_Exercise data_.

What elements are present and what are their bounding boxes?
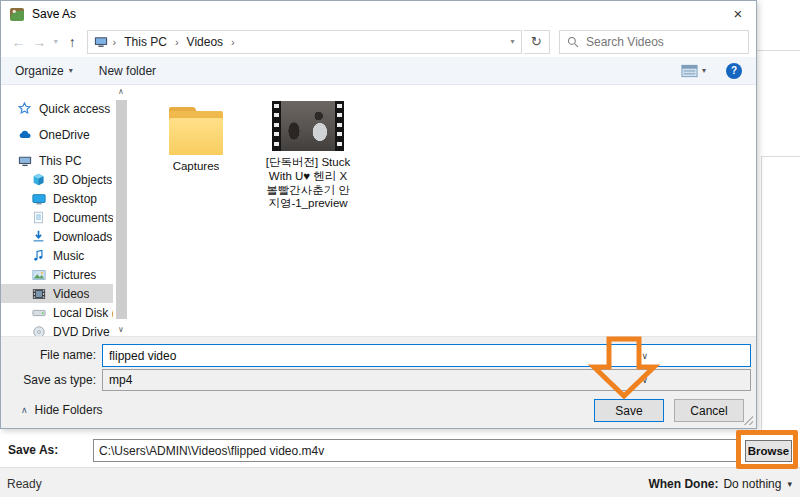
- cube-icon: [31, 172, 46, 187]
- app-save-as-row: Save As: Browse: [0, 437, 800, 465]
- chevron-down-icon: ▾: [702, 66, 706, 75]
- hide-folders-button[interactable]: ∧ Hide Folders: [21, 403, 103, 417]
- sidebar-item-label: Videos: [53, 287, 89, 301]
- computer-icon: [94, 35, 108, 49]
- save-as-path-input[interactable]: [93, 439, 741, 462]
- view-icon: [681, 64, 698, 78]
- file-item-video[interactable]: [단독버전] Stuck With U♥ 헨리 X 볼빨간사춘기 안지영-1_p…: [265, 101, 351, 211]
- sidebar-item-onedrive[interactable]: OneDrive: [1, 125, 113, 144]
- sidebar-item-label: Pictures: [53, 268, 96, 282]
- chevron-down-icon: ▾: [69, 66, 73, 75]
- sidebar-scrollbar[interactable]: ∧ ∨: [115, 87, 128, 334]
- sidebar-item-documents[interactable]: Documents: [1, 208, 113, 227]
- organize-button[interactable]: Organize ▾: [15, 64, 73, 78]
- scroll-up-icon[interactable]: ∧: [118, 87, 124, 96]
- search-input[interactable]: [586, 35, 741, 49]
- sidebar-item-label: Downloads: [53, 230, 112, 244]
- breadcrumb-item-videos[interactable]: Videos: [185, 35, 225, 49]
- close-button[interactable]: ×: [720, 1, 756, 26]
- sidebar-item-3d-objects[interactable]: 3D Objects: [1, 170, 113, 189]
- new-folder-label: New folder: [99, 64, 156, 78]
- bg-panel-line: [761, 156, 800, 157]
- sidebar-item-music[interactable]: Music: [1, 246, 113, 265]
- desktop-icon: [31, 191, 46, 206]
- refresh-button[interactable]: ↻: [524, 30, 550, 54]
- breadcrumb-separator: ›: [175, 36, 179, 48]
- download-icon: [31, 229, 46, 244]
- dialog-title: Save As: [32, 7, 76, 21]
- sidebar-item-pictures[interactable]: Pictures: [1, 265, 113, 284]
- dialog-body: Quick accessOneDriveThis PC3D ObjectsDes…: [1, 85, 756, 336]
- chevron-down-icon: ▾: [787, 479, 792, 489]
- sidebar-item-label: Local Disk (C:): [53, 306, 113, 320]
- chevron-down-icon[interactable]: ∨: [641, 375, 648, 385]
- chevron-down-icon[interactable]: ∨: [641, 351, 648, 361]
- disk-icon: [31, 305, 46, 320]
- cancel-button[interactable]: Cancel: [674, 399, 744, 422]
- search-box[interactable]: [559, 30, 749, 54]
- navigation-bar: ← → ▾ ↑ ›This PC›Videos› ▾ ↻: [1, 26, 756, 57]
- app-icon: [9, 6, 25, 22]
- browse-button[interactable]: Browse: [745, 440, 792, 462]
- cloud-icon: [17, 127, 32, 142]
- save-as-dialog: Save As × ← → ▾ ↑ ›This PC›Videos› ▾ ↻: [0, 0, 757, 429]
- back-button[interactable]: ←: [8, 34, 29, 50]
- title-bar: Save As ×: [1, 1, 756, 26]
- up-button[interactable]: ↑: [62, 34, 83, 50]
- folder-icon: [168, 107, 224, 155]
- sidebar-item-label: Quick access: [39, 102, 110, 116]
- file-item-folder[interactable]: Captures: [153, 101, 239, 174]
- pc-icon: [17, 153, 32, 168]
- sidebar-item-this-pc[interactable]: This PC: [1, 151, 113, 170]
- breadcrumb-separator: ›: [113, 36, 117, 48]
- hide-folders-label: Hide Folders: [35, 403, 103, 417]
- file-list: Captures[단독버전] Stuck With U♥ 헨리 X 볼빨간사춘기…: [131, 85, 756, 336]
- breadcrumb: ›This PC›Videos›: [113, 35, 235, 49]
- search-icon: [567, 36, 579, 48]
- when-done-control[interactable]: When Done: Do nothing ▾: [648, 477, 792, 491]
- sidebar-item-desktop[interactable]: Desktop: [1, 189, 113, 208]
- breadcrumb-item-this-pc[interactable]: This PC: [122, 35, 169, 49]
- new-folder-button[interactable]: New folder: [99, 64, 156, 78]
- address-dropdown-icon[interactable]: ▾: [511, 37, 515, 46]
- scrollbar-thumb[interactable]: [116, 100, 127, 319]
- scroll-down-icon[interactable]: ∨: [118, 325, 124, 334]
- change-view-button[interactable]: ▾: [681, 64, 706, 78]
- address-bar[interactable]: ›This PC›Videos› ▾: [87, 30, 522, 54]
- save-type-label: Save as type:: [1, 369, 96, 392]
- when-done-value[interactable]: Do nothing: [723, 477, 781, 491]
- file-label: [단독버전] Stuck With U♥ 헨리 X 볼빨간사춘기 안지영-1_p…: [265, 156, 351, 211]
- music-icon: [31, 248, 46, 263]
- organize-label: Organize: [15, 64, 64, 78]
- sidebar-item-label: Documents: [53, 211, 113, 225]
- sidebar-item-label: This PC: [39, 154, 82, 168]
- save-button[interactable]: Save: [594, 399, 664, 422]
- sidebar-item-label: OneDrive: [39, 128, 90, 142]
- file-label: Captures: [173, 160, 220, 174]
- sidebar-item-quick-access[interactable]: Quick access: [1, 99, 113, 118]
- when-done-label: When Done:: [648, 477, 718, 491]
- breadcrumb-separator: ›: [231, 36, 235, 48]
- film-icon: [31, 286, 46, 301]
- save-type-select[interactable]: mp4: [102, 369, 751, 391]
- screen: Save As: Browse Ready When Done: Do noth…: [0, 0, 800, 497]
- sidebar-item-videos[interactable]: Videos: [1, 284, 113, 303]
- command-bar: Organize ▾ New folder ▾ ?: [1, 57, 756, 85]
- sidebar-list: Quick accessOneDriveThis PC3D ObjectsDes…: [1, 99, 131, 341]
- sidebar-item-label: Music: [53, 249, 84, 263]
- help-icon[interactable]: ?: [726, 63, 742, 79]
- document-icon: [31, 210, 46, 225]
- picture-icon: [31, 267, 46, 282]
- bg-panel-line: [757, 50, 800, 51]
- status-text: Ready: [7, 477, 42, 491]
- history-dropdown[interactable]: ▾: [50, 37, 62, 46]
- sidebar-item-downloads[interactable]: Downloads: [1, 227, 113, 246]
- file-name-input[interactable]: [102, 344, 751, 367]
- chevron-up-icon: ∧: [21, 405, 28, 415]
- forward-button[interactable]: →: [29, 34, 50, 50]
- bg-panel-line: [761, 156, 762, 432]
- sidebar: Quick accessOneDriveThis PC3D ObjectsDes…: [1, 85, 131, 336]
- save-as-path-label: Save As:: [8, 443, 58, 457]
- status-bar: Ready When Done: Do nothing ▾: [0, 467, 800, 497]
- sidebar-item-local-disk-c[interactable]: Local Disk (C:): [1, 303, 113, 322]
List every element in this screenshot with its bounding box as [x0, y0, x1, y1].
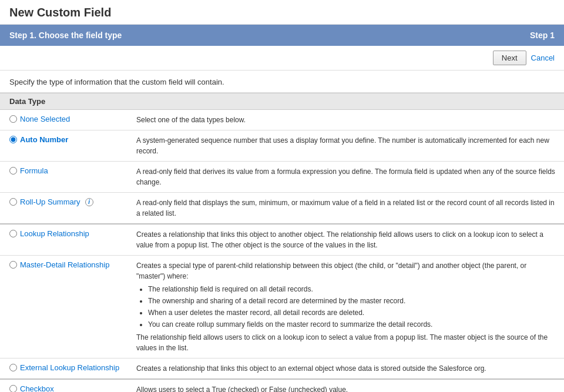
description-text: Specify the type of information that the… — [0, 71, 564, 93]
desc-external-lookup: Creates a relationship that links this o… — [129, 359, 564, 380]
table-row: None Selected Select one of the data typ… — [0, 110, 564, 130]
label-master-detail: Master-Detail Relationship — [20, 260, 109, 269]
radio-cell-external-lookup[interactable]: External Lookup Relationship — [0, 359, 129, 380]
label-external-lookup: External Lookup Relationship — [20, 363, 119, 372]
desc-master-detail: Creates a special type of parent-child r… — [129, 256, 564, 359]
table-header-cell: Data Type — [0, 93, 564, 110]
step-header: Step 1. Choose the field type Step 1 — [0, 25, 564, 46]
desc-auto-number: A system-generated sequence number that … — [129, 130, 564, 162]
desc-lookup: Creates a relationship that links this o… — [129, 224, 564, 256]
table-row: Checkbox Allows users to select a True (… — [0, 379, 564, 392]
step-number: Step 1 — [530, 31, 555, 40]
data-type-scroll-area[interactable]: Data Type None Selected Select one of th… — [0, 93, 564, 392]
radio-cell-rollup[interactable]: Roll-Up Summary i — [0, 193, 129, 225]
radio-checkbox[interactable] — [9, 385, 17, 392]
radio-cell-auto-number[interactable]: Auto Number — [0, 130, 129, 162]
bullet-2: The ownership and sharing of a detail re… — [148, 296, 557, 306]
bullet-4: You can create rollup summary fields on … — [148, 319, 557, 330]
radio-master-detail[interactable] — [9, 261, 17, 269]
radio-formula[interactable] — [9, 167, 17, 175]
label-lookup: Lookup Relationship — [20, 229, 89, 238]
page-title: New Custom Field — [0, 0, 564, 25]
table-header-row: Data Type — [0, 93, 564, 110]
table-row: Lookup Relationship Creates a relationsh… — [0, 224, 564, 256]
radio-rollup[interactable] — [9, 198, 17, 206]
radio-lookup[interactable] — [9, 230, 17, 237]
label-rollup: Roll-Up Summary — [20, 197, 80, 206]
desc-checkbox: Allows users to select a True (checked) … — [129, 379, 564, 392]
master-detail-bullets: The relationship field is required on al… — [148, 284, 557, 330]
next-button[interactable]: Next — [493, 51, 526, 65]
action-bar: Next Cancel — [0, 46, 564, 71]
label-checkbox: Checkbox — [20, 384, 54, 392]
radio-cell-master-detail[interactable]: Master-Detail Relationship — [0, 256, 129, 359]
radio-none[interactable] — [9, 115, 17, 123]
label-formula: Formula — [20, 166, 48, 175]
radio-external-lookup[interactable] — [9, 364, 17, 371]
table-row: Roll-Up Summary i A read-only field that… — [0, 193, 564, 225]
table-row: Formula A read-only field that derives i… — [0, 162, 564, 193]
radio-cell-lookup[interactable]: Lookup Relationship — [0, 224, 129, 256]
data-type-table: Data Type None Selected Select one of th… — [0, 93, 564, 392]
cancel-link[interactable]: Cancel — [531, 53, 555, 62]
radio-auto-number[interactable] — [9, 136, 17, 143]
radio-cell-checkbox[interactable]: Checkbox — [0, 379, 129, 392]
step-header-label: Step 1. Choose the field type — [9, 31, 122, 40]
radio-cell-formula[interactable]: Formula — [0, 162, 129, 193]
desc-none: Select one of the data types below. — [129, 110, 564, 130]
label-none: None Selected — [20, 115, 70, 123]
bullet-3: When a user deletes the master record, a… — [148, 307, 557, 318]
radio-cell-none[interactable]: None Selected — [0, 110, 129, 130]
rollup-info-icon[interactable]: i — [85, 198, 93, 206]
desc-rollup: A read-only field that displays the sum,… — [129, 193, 564, 225]
label-auto-number: Auto Number — [20, 135, 68, 144]
table-row: Auto Number A system-generated sequence … — [0, 130, 564, 162]
table-row: External Lookup Relationship Creates a r… — [0, 359, 564, 380]
desc-formula: A read-only field that derives its value… — [129, 162, 564, 193]
table-row: Master-Detail Relationship Creates a spe… — [0, 256, 564, 359]
bullet-1: The relationship field is required on al… — [148, 284, 557, 294]
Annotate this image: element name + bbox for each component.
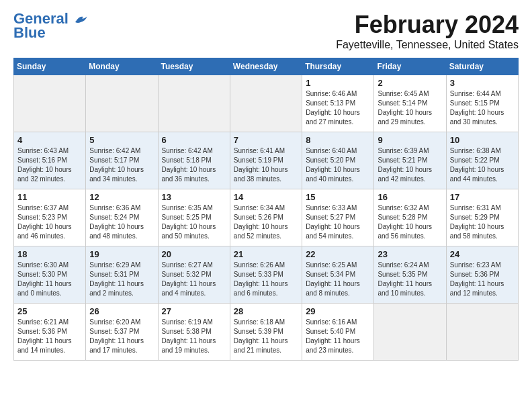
day-info: Sunrise: 6:40 AM Sunset: 5:20 PM Dayligh… [306, 146, 370, 184]
calendar-week-row: 11Sunrise: 6:37 AM Sunset: 5:23 PM Dayli… [14, 189, 519, 246]
day-number: 12 [89, 192, 154, 202]
day-number: 27 [162, 306, 226, 316]
logo-bird-icon [74, 14, 89, 25]
weekday-header-monday: Monday [86, 58, 158, 75]
day-info: Sunrise: 6:37 AM Sunset: 5:23 PM Dayligh… [17, 203, 82, 241]
calendar-cell [158, 75, 230, 132]
day-number: 29 [306, 306, 370, 316]
title-area: February 2024 Fayetteville, Tennessee, U… [336, 11, 519, 51]
calendar-week-row: 1Sunrise: 6:46 AM Sunset: 5:13 PM Daylig… [14, 75, 519, 132]
day-info: Sunrise: 6:42 AM Sunset: 5:17 PM Dayligh… [89, 146, 154, 184]
page-header: General Blue February 2024 Fayetteville,… [13, 11, 519, 51]
logo: General Blue [13, 11, 89, 42]
calendar-week-row: 18Sunrise: 6:30 AM Sunset: 5:30 PM Dayli… [14, 246, 519, 304]
day-info: Sunrise: 6:36 AM Sunset: 5:24 PM Dayligh… [89, 203, 154, 241]
day-info: Sunrise: 6:20 AM Sunset: 5:37 PM Dayligh… [89, 318, 154, 355]
day-number: 4 [17, 135, 82, 145]
calendar-cell: 20Sunrise: 6:27 AM Sunset: 5:32 PM Dayli… [158, 246, 230, 304]
calendar-week-row: 25Sunrise: 6:21 AM Sunset: 5:36 PM Dayli… [14, 304, 519, 361]
day-number: 22 [306, 249, 370, 259]
day-info: Sunrise: 6:31 AM Sunset: 5:29 PM Dayligh… [450, 203, 515, 241]
day-number: 20 [162, 249, 226, 259]
day-number: 23 [378, 249, 442, 259]
calendar-cell: 27Sunrise: 6:19 AM Sunset: 5:38 PM Dayli… [158, 304, 230, 361]
calendar-cell: 15Sunrise: 6:33 AM Sunset: 5:27 PM Dayli… [302, 189, 374, 246]
day-number: 7 [234, 135, 298, 145]
calendar-week-row: 4Sunrise: 6:43 AM Sunset: 5:16 PM Daylig… [14, 132, 519, 189]
calendar-cell: 11Sunrise: 6:37 AM Sunset: 5:23 PM Dayli… [14, 189, 86, 246]
day-info: Sunrise: 6:30 AM Sunset: 5:30 PM Dayligh… [17, 261, 82, 298]
day-info: Sunrise: 6:18 AM Sunset: 5:39 PM Dayligh… [234, 318, 298, 355]
day-number: 19 [89, 249, 154, 259]
weekday-header-sunday: Sunday [14, 58, 86, 75]
calendar-cell: 29Sunrise: 6:16 AM Sunset: 5:40 PM Dayli… [302, 304, 374, 361]
calendar-cell: 7Sunrise: 6:41 AM Sunset: 5:19 PM Daylig… [230, 132, 302, 189]
day-info: Sunrise: 6:24 AM Sunset: 5:35 PM Dayligh… [378, 261, 442, 298]
day-info: Sunrise: 6:38 AM Sunset: 5:22 PM Dayligh… [450, 146, 515, 184]
day-number: 16 [378, 192, 442, 202]
day-info: Sunrise: 6:42 AM Sunset: 5:18 PM Dayligh… [162, 146, 226, 184]
calendar-cell: 17Sunrise: 6:31 AM Sunset: 5:29 PM Dayli… [446, 189, 518, 246]
weekday-header-saturday: Saturday [446, 58, 518, 75]
calendar-cell: 22Sunrise: 6:25 AM Sunset: 5:34 PM Dayli… [302, 246, 374, 304]
day-info: Sunrise: 6:26 AM Sunset: 5:33 PM Dayligh… [234, 261, 298, 298]
day-number: 21 [234, 249, 298, 259]
day-number: 15 [306, 192, 370, 202]
day-info: Sunrise: 6:39 AM Sunset: 5:21 PM Dayligh… [378, 146, 442, 184]
day-number: 8 [306, 135, 370, 145]
calendar-header-row: SundayMondayTuesdayWednesdayThursdayFrid… [14, 58, 519, 75]
day-number: 3 [450, 78, 515, 88]
day-number: 1 [306, 78, 370, 88]
day-info: Sunrise: 6:29 AM Sunset: 5:31 PM Dayligh… [89, 261, 154, 298]
calendar-cell: 4Sunrise: 6:43 AM Sunset: 5:16 PM Daylig… [14, 132, 86, 189]
logo-blue: Blue [13, 24, 46, 42]
calendar-cell: 12Sunrise: 6:36 AM Sunset: 5:24 PM Dayli… [86, 189, 158, 246]
weekday-header-thursday: Thursday [302, 58, 374, 75]
day-number: 17 [450, 192, 515, 202]
day-number: 10 [450, 135, 515, 145]
day-number: 14 [234, 192, 298, 202]
calendar-table: SundayMondayTuesdayWednesdayThursdayFrid… [13, 58, 519, 361]
day-number: 26 [89, 306, 154, 316]
calendar-cell: 14Sunrise: 6:34 AM Sunset: 5:26 PM Dayli… [230, 189, 302, 246]
day-number: 6 [162, 135, 226, 145]
day-info: Sunrise: 6:27 AM Sunset: 5:32 PM Dayligh… [162, 261, 226, 298]
day-info: Sunrise: 6:33 AM Sunset: 5:27 PM Dayligh… [306, 203, 370, 241]
calendar-cell [374, 304, 446, 361]
day-info: Sunrise: 6:16 AM Sunset: 5:40 PM Dayligh… [306, 318, 370, 355]
day-number: 9 [378, 135, 442, 145]
day-info: Sunrise: 6:45 AM Sunset: 5:14 PM Dayligh… [378, 89, 442, 127]
calendar-cell: 13Sunrise: 6:35 AM Sunset: 5:25 PM Dayli… [158, 189, 230, 246]
calendar-cell: 18Sunrise: 6:30 AM Sunset: 5:30 PM Dayli… [14, 246, 86, 304]
calendar-cell: 28Sunrise: 6:18 AM Sunset: 5:39 PM Dayli… [230, 304, 302, 361]
calendar-cell [230, 75, 302, 132]
day-number: 18 [17, 249, 82, 259]
calendar-cell: 24Sunrise: 6:23 AM Sunset: 5:36 PM Dayli… [446, 246, 518, 304]
day-number: 28 [234, 306, 298, 316]
day-info: Sunrise: 6:35 AM Sunset: 5:25 PM Dayligh… [162, 203, 226, 241]
day-number: 25 [17, 306, 82, 316]
weekday-header-friday: Friday [374, 58, 446, 75]
day-info: Sunrise: 6:34 AM Sunset: 5:26 PM Dayligh… [234, 203, 298, 241]
day-info: Sunrise: 6:21 AM Sunset: 5:36 PM Dayligh… [17, 318, 82, 355]
month-title: February 2024 [336, 11, 519, 39]
calendar-cell: 16Sunrise: 6:32 AM Sunset: 5:28 PM Dayli… [374, 189, 446, 246]
day-number: 11 [17, 192, 82, 202]
day-info: Sunrise: 6:44 AM Sunset: 5:15 PM Dayligh… [450, 89, 515, 127]
calendar-cell: 1Sunrise: 6:46 AM Sunset: 5:13 PM Daylig… [302, 75, 374, 132]
calendar-cell: 3Sunrise: 6:44 AM Sunset: 5:15 PM Daylig… [446, 75, 518, 132]
weekday-header-tuesday: Tuesday [158, 58, 230, 75]
calendar-cell: 6Sunrise: 6:42 AM Sunset: 5:18 PM Daylig… [158, 132, 230, 189]
calendar-cell: 2Sunrise: 6:45 AM Sunset: 5:14 PM Daylig… [374, 75, 446, 132]
day-info: Sunrise: 6:32 AM Sunset: 5:28 PM Dayligh… [378, 203, 442, 241]
calendar-cell: 23Sunrise: 6:24 AM Sunset: 5:35 PM Dayli… [374, 246, 446, 304]
day-number: 24 [450, 249, 515, 259]
calendar-cell [446, 304, 518, 361]
day-info: Sunrise: 6:25 AM Sunset: 5:34 PM Dayligh… [306, 261, 370, 298]
calendar-cell [86, 75, 158, 132]
calendar-cell: 26Sunrise: 6:20 AM Sunset: 5:37 PM Dayli… [86, 304, 158, 361]
day-info: Sunrise: 6:19 AM Sunset: 5:38 PM Dayligh… [162, 318, 226, 355]
calendar-cell: 10Sunrise: 6:38 AM Sunset: 5:22 PM Dayli… [446, 132, 518, 189]
day-info: Sunrise: 6:41 AM Sunset: 5:19 PM Dayligh… [234, 146, 298, 184]
calendar-cell: 19Sunrise: 6:29 AM Sunset: 5:31 PM Dayli… [86, 246, 158, 304]
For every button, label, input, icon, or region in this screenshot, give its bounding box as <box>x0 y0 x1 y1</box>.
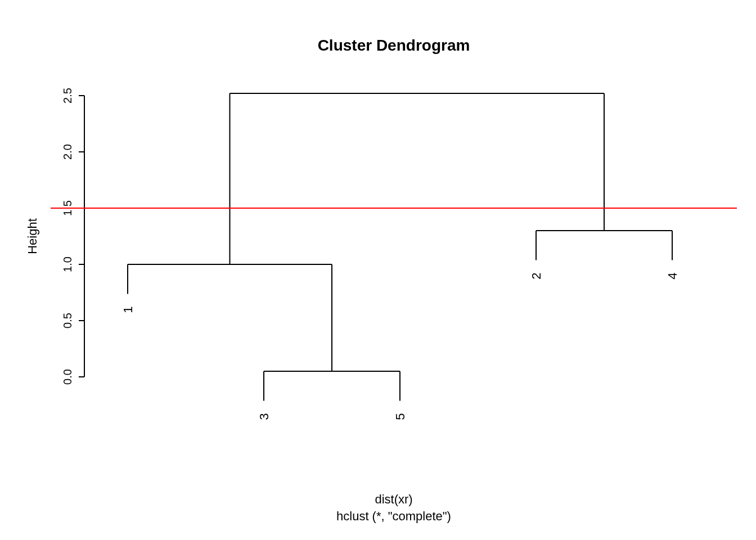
chart-title: Cluster Dendrogram <box>318 37 470 54</box>
y-tick-label: 1.0 <box>61 256 74 272</box>
leaf-label: 5 <box>393 413 407 420</box>
leaf-label: 3 <box>257 413 271 420</box>
y-axis-label: Height <box>25 218 39 254</box>
dendrogram-lines <box>128 93 672 401</box>
x-axis-label: dist(xr) <box>375 492 412 506</box>
y-axis: 0.00.51.01.52.02.5 <box>61 88 84 385</box>
y-tick-label: 0.0 <box>61 369 74 385</box>
y-tick-label: 2.0 <box>61 144 74 160</box>
dendrogram-chart: Cluster Dendrogram 0.00.51.01.52.02.5 He… <box>0 0 756 540</box>
leaf-label: 1 <box>121 307 135 313</box>
y-tick-label: 2.5 <box>61 88 74 104</box>
leaf-label: 2 <box>529 273 543 280</box>
sub-caption: hclust (*, "complete") <box>336 509 451 523</box>
leaf-label: 4 <box>665 273 680 280</box>
y-tick-label: 0.5 <box>61 313 74 328</box>
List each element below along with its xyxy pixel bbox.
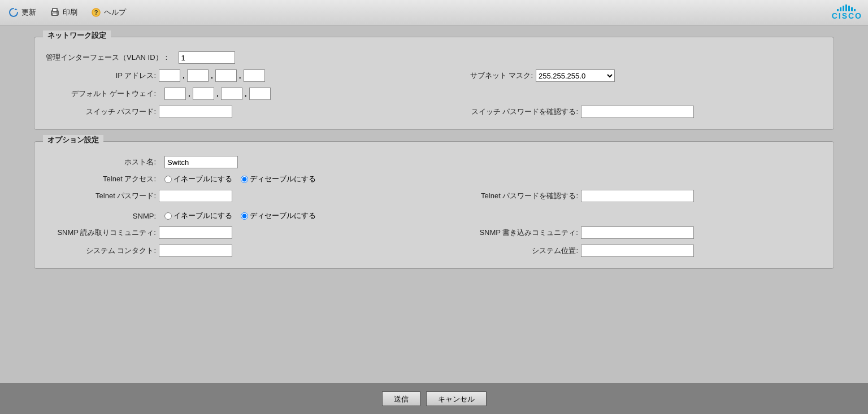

_Aim of the exercise_.
Look through the listing and extract every line with "text" in it.

_Output for this exercise_.
- status-text: Ready: [7, 477, 42, 491]
description-text: Specify the type of information that the… — [0, 71, 564, 93]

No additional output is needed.